Also be sure to implement a regular project rotation schedule ensuring your team are consistently getting fresh projects on top of their more regular duties. By doing this, I bet you’ll find your team will be more motivated and content in their roles, and therefore happier to remain with you.
So, now your team sees the value of the work they are doing now, what about the future?
Few can doubt security is stressful, yet you can relieve some of this pressure by helping your guys work with developers to balance the needs of a secure yet agile software development lifecycle. A great way to start is to meet at with your opposite number in development, and go through what their current project objectives are. Armed with this knowledge, report back to your team and highlight any security issues those objectives may entail, and how development may overcome them.
Now your team knows how to speak the same language as developers, the next stage is to reduce their workload. This will so allow them to focus on the creative side of security solutions that ensure they stay challenged and engaged.
If you can automate a manual process, automate it. Some great examples are using CHEF to automate your DevOps workflow and integrating WhiteSource into your build to automate your open source component usage and manage your security and licences. By automating processes where you can, you will give your team time to improve as professionals, and space to express their creativity.
With your team being able to focus on the more stimulating aspects of software security, your top performers will no doubt have great ideas to help you achieve your security objectives. However, professionals can often feel stifled when managers decide to pull ranks and discount their suggestions and ideas.

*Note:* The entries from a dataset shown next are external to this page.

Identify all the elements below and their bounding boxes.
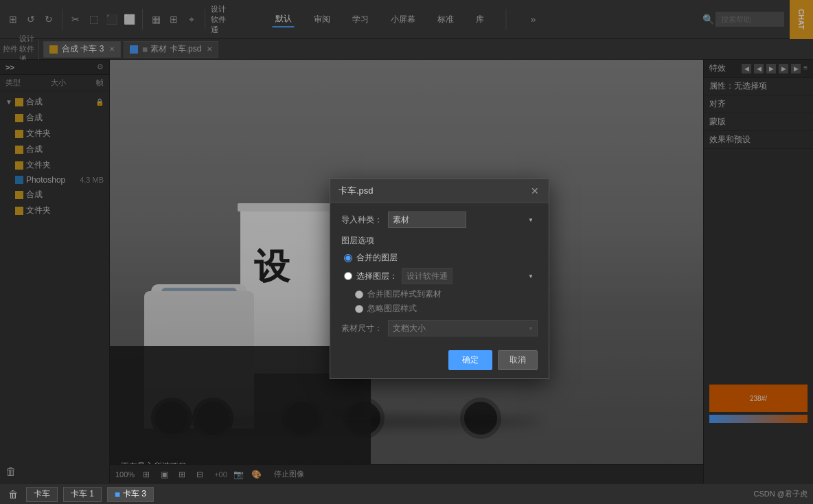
- sub-radio-2[interactable]: [355, 305, 363, 313]
- confirm-button[interactable]: 确定: [448, 350, 492, 370]
- taskbar-tab-label-1: 卡车 1: [71, 488, 94, 500]
- layer-name-select[interactable]: 设计软件通: [402, 268, 453, 284]
- taskbar-trash-icon[interactable]: 🗑: [5, 487, 21, 502]
- taskbar-tab-0[interactable]: 卡车: [26, 487, 58, 502]
- bottom-taskbar: 🗑 卡车 卡车 1 ◼ 卡车 3 CSDN @君子虎: [0, 483, 813, 504]
- import-type-row: 导入种类： 素材 合成 合成-保留图层大小: [341, 211, 538, 228]
- radio-choose-label: 选择图层：: [356, 271, 398, 282]
- radio-choose[interactable]: [344, 272, 352, 280]
- modal-titlebar: 卡车.psd ✕: [330, 179, 549, 203]
- layer-name-select-wrapper: 设计软件通: [402, 268, 538, 284]
- import-type-label: 导入种类：: [341, 214, 382, 226]
- taskbar-tab-label-2: 卡车 3: [123, 488, 146, 500]
- modal-close-button[interactable]: ✕: [529, 185, 540, 196]
- cancel-button[interactable]: 取消: [498, 350, 538, 370]
- size-row: 素材尺寸： 文档大小 图层大小: [341, 320, 538, 336]
- modal-body: 导入种类： 素材 合成 合成-保留图层大小 图层选项 合并的图层: [330, 203, 549, 345]
- taskbar-tab-2[interactable]: ◼ 卡车 3: [107, 487, 154, 502]
- radio-merge[interactable]: [344, 254, 352, 262]
- layer-options-title: 图层选项: [341, 235, 538, 247]
- csdn-watermark: CSDN @君子虎: [754, 489, 808, 499]
- sub-radio-1[interactable]: [355, 290, 363, 299]
- radio-merge-label: 合并的图层: [356, 252, 398, 264]
- size-label: 素材尺寸：: [341, 323, 382, 334]
- taskbar-tab-label-0: 卡车: [34, 488, 50, 500]
- taskbar-tab-indicator: ◼: [115, 490, 120, 498]
- sub-radio-row-1: 合并图层样式到素材: [355, 288, 538, 300]
- sub-radio-label-2: 忽略图层样式: [367, 303, 417, 314]
- modal-footer: 确定 取消: [330, 345, 549, 378]
- modal-title: 卡车.psd: [339, 185, 374, 197]
- modal-dialog: 卡车.psd ✕ 导入种类： 素材 合成 合成-保留图层大小 图层选项: [330, 179, 549, 379]
- modal-overlay: 卡车.psd ✕ 导入种类： 素材 合成 合成-保留图层大小 图层选项: [0, 0, 813, 504]
- taskbar-tab-1[interactable]: 卡车 1: [63, 487, 102, 502]
- import-type-select-wrapper: 素材 合成 合成-保留图层大小: [388, 211, 538, 228]
- import-type-select[interactable]: 素材 合成 合成-保留图层大小: [388, 211, 466, 228]
- sub-options: 合并图层样式到素材 忽略图层样式: [341, 288, 538, 314]
- radio-choose-row: 选择图层： 设计软件通: [341, 268, 538, 284]
- radio-merge-row: 合并的图层: [341, 252, 538, 264]
- sub-radio-row-2: 忽略图层样式: [355, 303, 538, 314]
- size-select-wrapper: 文档大小 图层大小: [388, 320, 538, 336]
- size-select[interactable]: 文档大小 图层大小: [388, 320, 538, 336]
- sub-radio-label-1: 合并图层样式到素材: [367, 288, 442, 300]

As a security executive, it’s up to you give your team the tools and support to develop in their current role. Ensure your team is exposed to new technology, training (e.g. Udemy and SANS Software) and that they get hands-on experience of working on the bleeding edge. This doesn’t necessarily mean working on company-defined projects. Just look at Google’s 80/20 policy which gave birth to such software heavyweights as Gmail and AdSense. By giving your team the skills to develop and grow within your organization, they will not only know what success looks like, but what they have to do to achieve it.
As your talents’ knowledge and skills increase, you will naturally find them taking on greater a role in your organization. Yet as my favorite web-slinger says “With great power comes great responsibility”.

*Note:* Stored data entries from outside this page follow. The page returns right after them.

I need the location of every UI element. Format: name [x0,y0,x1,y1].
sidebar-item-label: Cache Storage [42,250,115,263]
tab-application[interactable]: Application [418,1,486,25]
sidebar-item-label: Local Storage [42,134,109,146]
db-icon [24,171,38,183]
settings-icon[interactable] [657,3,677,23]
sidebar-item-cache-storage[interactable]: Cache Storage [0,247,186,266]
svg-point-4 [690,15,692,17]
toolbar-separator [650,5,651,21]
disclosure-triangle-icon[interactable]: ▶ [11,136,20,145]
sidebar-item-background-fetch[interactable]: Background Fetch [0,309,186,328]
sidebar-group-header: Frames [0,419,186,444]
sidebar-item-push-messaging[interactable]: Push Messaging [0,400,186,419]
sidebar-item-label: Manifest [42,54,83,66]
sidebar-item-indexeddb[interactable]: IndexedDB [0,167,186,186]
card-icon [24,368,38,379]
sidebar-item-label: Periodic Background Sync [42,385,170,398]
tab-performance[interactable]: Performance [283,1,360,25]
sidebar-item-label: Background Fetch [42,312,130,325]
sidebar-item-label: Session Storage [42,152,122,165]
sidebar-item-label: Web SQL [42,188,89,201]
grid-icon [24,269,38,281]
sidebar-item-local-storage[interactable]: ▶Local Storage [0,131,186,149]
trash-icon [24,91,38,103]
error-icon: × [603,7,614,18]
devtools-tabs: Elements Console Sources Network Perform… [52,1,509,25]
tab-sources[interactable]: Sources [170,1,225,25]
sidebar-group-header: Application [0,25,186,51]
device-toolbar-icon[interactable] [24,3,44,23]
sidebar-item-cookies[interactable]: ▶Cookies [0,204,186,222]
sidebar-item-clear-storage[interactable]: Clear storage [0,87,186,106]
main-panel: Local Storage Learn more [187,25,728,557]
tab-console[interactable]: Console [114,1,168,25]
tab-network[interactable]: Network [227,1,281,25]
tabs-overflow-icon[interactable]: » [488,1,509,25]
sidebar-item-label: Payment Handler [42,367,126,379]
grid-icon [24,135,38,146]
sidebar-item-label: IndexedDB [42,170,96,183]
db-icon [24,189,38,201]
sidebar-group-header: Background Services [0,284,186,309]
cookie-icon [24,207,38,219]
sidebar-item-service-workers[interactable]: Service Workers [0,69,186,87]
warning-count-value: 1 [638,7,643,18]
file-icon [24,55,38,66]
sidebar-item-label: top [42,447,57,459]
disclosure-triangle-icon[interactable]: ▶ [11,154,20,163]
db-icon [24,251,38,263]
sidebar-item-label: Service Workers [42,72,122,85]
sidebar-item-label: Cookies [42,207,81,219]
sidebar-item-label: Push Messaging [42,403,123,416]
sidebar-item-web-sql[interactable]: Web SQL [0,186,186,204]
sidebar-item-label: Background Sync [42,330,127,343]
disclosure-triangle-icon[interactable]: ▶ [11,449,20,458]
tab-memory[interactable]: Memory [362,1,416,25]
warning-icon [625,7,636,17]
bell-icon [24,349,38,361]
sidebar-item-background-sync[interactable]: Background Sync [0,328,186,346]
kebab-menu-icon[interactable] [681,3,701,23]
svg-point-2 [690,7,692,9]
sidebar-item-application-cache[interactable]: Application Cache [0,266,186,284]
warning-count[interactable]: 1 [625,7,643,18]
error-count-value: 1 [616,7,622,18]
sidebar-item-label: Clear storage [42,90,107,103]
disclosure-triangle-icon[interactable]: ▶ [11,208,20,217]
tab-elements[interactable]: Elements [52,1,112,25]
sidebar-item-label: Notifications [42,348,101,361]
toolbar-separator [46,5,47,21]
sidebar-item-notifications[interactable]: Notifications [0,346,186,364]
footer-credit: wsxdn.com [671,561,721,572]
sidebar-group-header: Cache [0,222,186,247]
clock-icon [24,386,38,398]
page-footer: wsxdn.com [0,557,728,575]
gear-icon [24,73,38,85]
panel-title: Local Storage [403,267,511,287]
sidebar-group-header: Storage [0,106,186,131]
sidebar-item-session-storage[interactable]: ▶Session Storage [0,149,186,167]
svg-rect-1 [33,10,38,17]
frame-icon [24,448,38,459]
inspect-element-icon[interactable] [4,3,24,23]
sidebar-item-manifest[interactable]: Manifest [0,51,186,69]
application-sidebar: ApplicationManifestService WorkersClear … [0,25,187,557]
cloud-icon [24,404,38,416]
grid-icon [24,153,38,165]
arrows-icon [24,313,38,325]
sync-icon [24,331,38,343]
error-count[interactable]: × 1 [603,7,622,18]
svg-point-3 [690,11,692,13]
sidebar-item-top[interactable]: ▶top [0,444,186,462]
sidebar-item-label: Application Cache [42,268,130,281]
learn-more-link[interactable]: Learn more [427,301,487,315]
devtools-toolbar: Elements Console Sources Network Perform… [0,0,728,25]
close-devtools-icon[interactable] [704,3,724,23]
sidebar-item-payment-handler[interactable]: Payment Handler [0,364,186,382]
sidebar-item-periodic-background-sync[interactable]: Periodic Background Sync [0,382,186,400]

Making sure everyone has the opportunity to express their ideas and suggestions is important for both your team and enterprises’ success. Try establishing weekly meetings with your guys to go over what projects are in the pipeline, any challenges they entail and what you can do as team to overcome them. However, on top your team having space to communicate, they need to know how to do it effectively. A good starting point is for you and your team to participate in an in-house communication training course. This will give ensure your team is able express their ideas with greater clarity when they come to meet.
By ensuring your team has a voice, they will surely be encouraged to stay for longer. However, just because your team has more space to communicate doesn’t mean your role as leader is any less important
Top performers look to work with leaders that understand their role, therefore it’s essential that you are engaged in their work. As Dr Stein (MIT Sloan Management Review) suggests, on top of the vital oversights that you provide, you need to get down to the nitty-gritty of your guys’ daily tasks, such as unruly data sets and the what can seem like never-ending identification and action of false positives. By standing shoulder to shoulder with your professionals, you will be able to build a team of high-performers who will stick with you through thick and thin.
Up to now we have been looking at how to retain your top talent. Yet what about the individuals who are your security superstars of tomorrow?
An entry level security professional today might be your security superstar of tomorrow, and a central to keeping them onboard is to build an engaging environment where their talent can grow. Implement a mentoring program where more seasoned professionals can share tips and ideas with the less experienced amongst you. Additionally, as the saying goes, you don’t realize you’re working when you’re having fun. Microsoft’s use of the Elevation of Privileges game as a way to get IT professionals engaged in threat modelling is a perfect example of how games can both bring teams together and educate them.
If you’re unable to find your star performer within your ranks, it’s true you can always hire A-list analysts from outside. However, it will take some time for them to acquire the ‘meta-data’ that your current staff possess. In short, it is far cheaper to invest in a stimulating high-performing and collaborative environment, than looking to hiring external talent.
The role of security executive has never been so central to your enterprise’s success or failure. By ensuring your security team are satisfied, informed, challenged and listened to, you will be able to retain your security superstars of today, and develop those of tomorrow.
After all, there is no point being captain of a ship if you are constantly on the lookout for a team who can’t help you steer it to success.